Exercise aim: When a line in the entries below contains the word "Didier", copy that line.

The records:
-*-*-

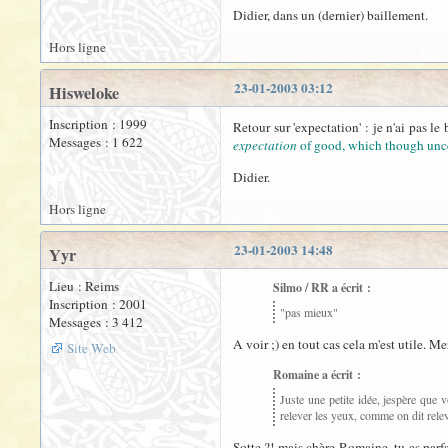
Didier, dans un (dernier) baillement.
Hors ligne
23-01-2003 03:12
Hisweloke
Inscription : 1999
Retour sur 'expectation' : je n'ai pas 
Messages : 1 622
expectation
of good, which though unce
Didier.
Hors ligne
23-01-2003 14:48
Yyr
Lieu : Reims
Silmo / RR a écrit :
Inscription : 2001
"pas mieux"
Messages : 3 412
A voir ;) en tout cas cela m'est utile. Me
Site Web
Romaine a écrit :
Juste une petite idée, jespère que v
relever les yeux, comme on dit releve
Sotte ?! mais chère Romaine, tu as parfa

-*-*-

Your solution:
Didier, dans un (dernier) baillement.
Didier.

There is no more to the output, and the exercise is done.